(Data excerpts)

<<<<

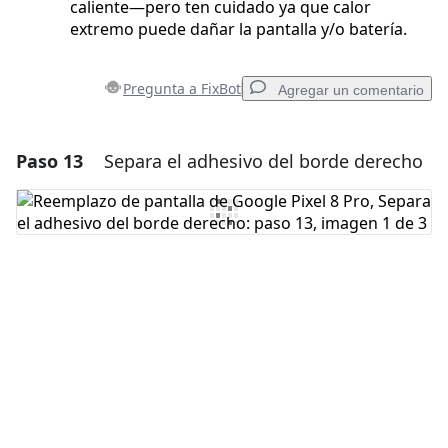
caliente—pero ten cuidado ya que calor
extremo puede dañar la pantalla y/o batería.
Pregunta a FixBot
Agregar un comentario
Paso 13
Separa el adhesivo del borde derecho
Agregar un comentario
Agregar Comentario
Cancelar
Publicar comentario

>>>>

Problem to solve: I'd like the entries above repeated exactly, but without any of their pictures.

Answer to the problem:
caliente—pero ten cuidado ya que calor
extremo puede dañar la pantalla y/o batería.
Pregunta a FixBot
Agregar un comentario
Paso 13
Separa el adhesivo del borde derecho
Agregar un comentario
Agregar Comentario
Cancelar
Publicar comentario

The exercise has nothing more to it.